Bien que quelques constructeurs lancent leur bouquet final comme pour annoncer la fin d’une époque, la voiture électrique n’ouvre finalement pas sur un chapitre inédit. Il s’agit avant tout d’une continuité. Certes bien différente, mais d’une continuité quand même. Et les fabricants en sont parfaitement convaincus : pour mieux assurer le trait d’union avec le futur passé de la marque, la Porsche Taycan a adopté un incongru badge Turbo S ! De quoi faire bondir les puristes, qui se calmeront toutefois avec le temps.
Du côté de chez Ford, la stratégie est quasi similaire : pour annoncer son premier véhicule électrique, la marque à l’ovale bleu a décidé de lui offrir le nom de la plus mythique auto de son histoire, sinon de l’histoire automobile : la Mustang ! Syncope chez les puristes qui, face à l’incompréhension, ont été jusqu’à lancer une pétition afin de pousser Ford à revenir sur son choix, c’est dire !
Mais ils n’avaient pas tout à fait tort : car en devenant un SUV (ce qui a fini d’achever les plus fanatiques), le Mustang Mach-E n’égalait pas même la Mustang Ecoboost, le vilain petit canard de la famille aux yeux de la masse (pas forcément inintéressant ceci dit). Rangé derrière un sourire narquois, Ford continue sur sa lancée et revient maintenant à ses fondamentaux : le Mustang Mach-E se décline en version GT, comme la vraie Mustang GT à moteur V8. Le pari est risqué ici, puisque Ford, comme Porsche avec les Taycan Turbo et Turbo S, fait maintenant le choix de reprendre le badge ultime de la gamme Mustang (hors versions spéciales et Shelby). Mais la marque américaine y voit une juste évolution des choses, qui veut assurer la transition schizophrène avec l’ancien monde. Et de l’ancien monde, elle en reprend bien des codes.
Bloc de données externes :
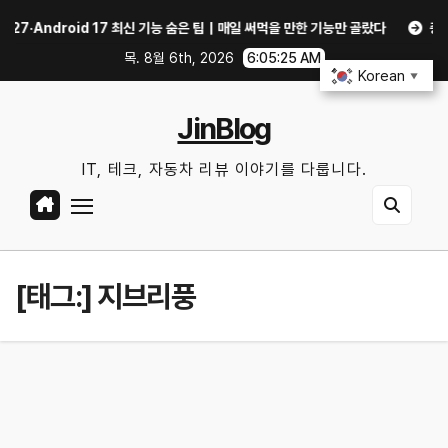
Skip
·Android 17 최신 기능 숨은 팁｜매일 써먹을 만한 기능만 골랐다
중고 폰·노
to
목. 8월 6th, 2026
6:05:26 AM
content
Korean
▼
JinBlog
IT, 테크, 자동차 리뷰 이야기를 다룹니다.
[태그:]
지브리풍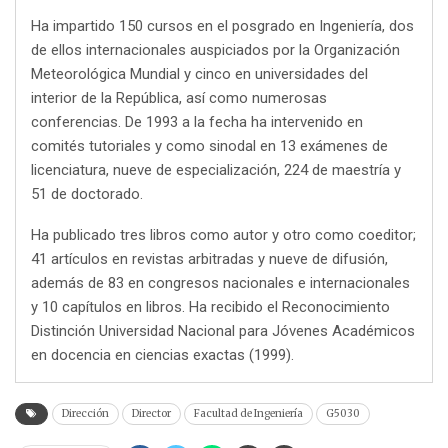
Ha impartido 150 cursos en el posgrado en Ingeniería, dos
de ellos internacionales auspiciados por la Organización
Meteorológica Mundial y cinco en universidades del
interior de la República, así como numerosas
conferencias. De 1993 a la fecha ha intervenido en
comités tutoriales y como sinodal en 13 exámenes de
licenciatura, nueve de especialización, 224 de maestría y
51 de doctorado.
Ha publicado tres libros como autor y otro como coeditor;
41 artículos en revistas arbitradas y nueve de difusión,
además de 83 en congresos nacionales e internacionales
y 10 capítulos en libros. Ha recibido el Reconocimiento
Distinción Universidad Nacional para Jóvenes Académicos
en docencia en ciencias exactas (1999).
Dirección
Director
Facultad de Ingeniería
G5030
Il n’est donc plus question de V8 ici, mais cette version a toujours un gros cœur. Dans sa version GT, le Mustang Mach-E propose un moteur électrique sur chaque train roulant, pour une puissance totale de 487 ch et 860 Nm de couple. C’est 136 ch et 280 Nm (!) de plus que la version Extended Range AWD, avec laquelle elle partage la batterie Lithium-Ion de 98,7 kWh, dont 88 kWh de capacité nette.
Sans roulements de tambours, le Mach-E GT éclate le chrono et écrase les passagers dans le dossier des sièges spécifiques (faussement baquets et à la coque arrière en plastique dur qui ne résistera pas aux enfants) : car si sa vitesse de pointe ne gagne que 20 km/h pour plafonner à 200 km/h, son 0-100 km/h est autrement plus explosif avec une valeur de 3,7 s contre 5,1 s dans sa version plus calme. Sans surprise donc, ce n’est pas en haut du tachymètre que le Mach-E se montrera le plus impressionnant, mais bien aux plus basses vitesses, où la mécanique déverse tout son couple instantanément.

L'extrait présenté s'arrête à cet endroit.